Your goal:
Scan the entries below for the word "sich", then copy each line that holds it.
***
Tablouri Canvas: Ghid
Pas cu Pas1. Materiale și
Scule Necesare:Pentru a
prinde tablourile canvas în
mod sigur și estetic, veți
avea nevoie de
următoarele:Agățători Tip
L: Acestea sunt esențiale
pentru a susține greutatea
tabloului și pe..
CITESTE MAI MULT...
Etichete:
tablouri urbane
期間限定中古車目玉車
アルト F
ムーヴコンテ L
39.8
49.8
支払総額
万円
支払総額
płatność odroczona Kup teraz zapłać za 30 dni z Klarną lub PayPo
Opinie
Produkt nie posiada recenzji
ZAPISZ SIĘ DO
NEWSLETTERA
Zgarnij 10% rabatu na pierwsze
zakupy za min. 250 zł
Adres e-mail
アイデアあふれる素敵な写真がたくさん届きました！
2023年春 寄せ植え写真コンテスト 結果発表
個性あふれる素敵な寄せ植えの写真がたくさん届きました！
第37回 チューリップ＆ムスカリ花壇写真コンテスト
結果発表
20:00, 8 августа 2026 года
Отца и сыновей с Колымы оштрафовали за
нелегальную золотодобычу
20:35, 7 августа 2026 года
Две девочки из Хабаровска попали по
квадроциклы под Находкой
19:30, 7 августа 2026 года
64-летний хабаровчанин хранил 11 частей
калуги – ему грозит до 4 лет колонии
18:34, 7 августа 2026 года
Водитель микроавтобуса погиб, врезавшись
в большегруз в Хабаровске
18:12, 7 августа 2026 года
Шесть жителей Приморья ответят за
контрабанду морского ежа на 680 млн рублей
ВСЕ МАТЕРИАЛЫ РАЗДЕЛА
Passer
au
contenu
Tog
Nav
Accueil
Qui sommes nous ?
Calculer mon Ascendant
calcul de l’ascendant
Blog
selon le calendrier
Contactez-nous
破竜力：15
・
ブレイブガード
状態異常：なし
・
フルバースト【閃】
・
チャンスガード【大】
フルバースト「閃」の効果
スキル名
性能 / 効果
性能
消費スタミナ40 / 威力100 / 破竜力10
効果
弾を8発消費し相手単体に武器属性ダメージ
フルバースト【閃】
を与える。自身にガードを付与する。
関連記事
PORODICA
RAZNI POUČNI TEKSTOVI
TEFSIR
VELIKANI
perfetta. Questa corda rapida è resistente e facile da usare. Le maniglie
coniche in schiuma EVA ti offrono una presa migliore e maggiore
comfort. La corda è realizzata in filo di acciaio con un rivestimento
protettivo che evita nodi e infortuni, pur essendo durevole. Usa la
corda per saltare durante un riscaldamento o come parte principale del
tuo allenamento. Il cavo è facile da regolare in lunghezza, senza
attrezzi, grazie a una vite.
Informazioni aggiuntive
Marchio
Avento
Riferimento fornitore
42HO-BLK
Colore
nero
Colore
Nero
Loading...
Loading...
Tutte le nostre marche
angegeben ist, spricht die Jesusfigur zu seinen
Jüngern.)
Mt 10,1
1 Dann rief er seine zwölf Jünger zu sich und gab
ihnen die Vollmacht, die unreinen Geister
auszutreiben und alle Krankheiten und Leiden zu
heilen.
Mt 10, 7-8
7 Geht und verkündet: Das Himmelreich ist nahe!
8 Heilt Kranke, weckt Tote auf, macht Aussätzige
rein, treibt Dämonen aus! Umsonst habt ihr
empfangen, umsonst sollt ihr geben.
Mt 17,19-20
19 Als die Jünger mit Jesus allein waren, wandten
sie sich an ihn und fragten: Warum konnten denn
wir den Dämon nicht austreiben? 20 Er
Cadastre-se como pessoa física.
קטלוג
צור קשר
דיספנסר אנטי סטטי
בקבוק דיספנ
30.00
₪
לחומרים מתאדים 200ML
***
Expected output:
1 Dann rief er seine zwölf Jünger zu sich und gab
sie sich an ihn und fragten: Warum konnten denn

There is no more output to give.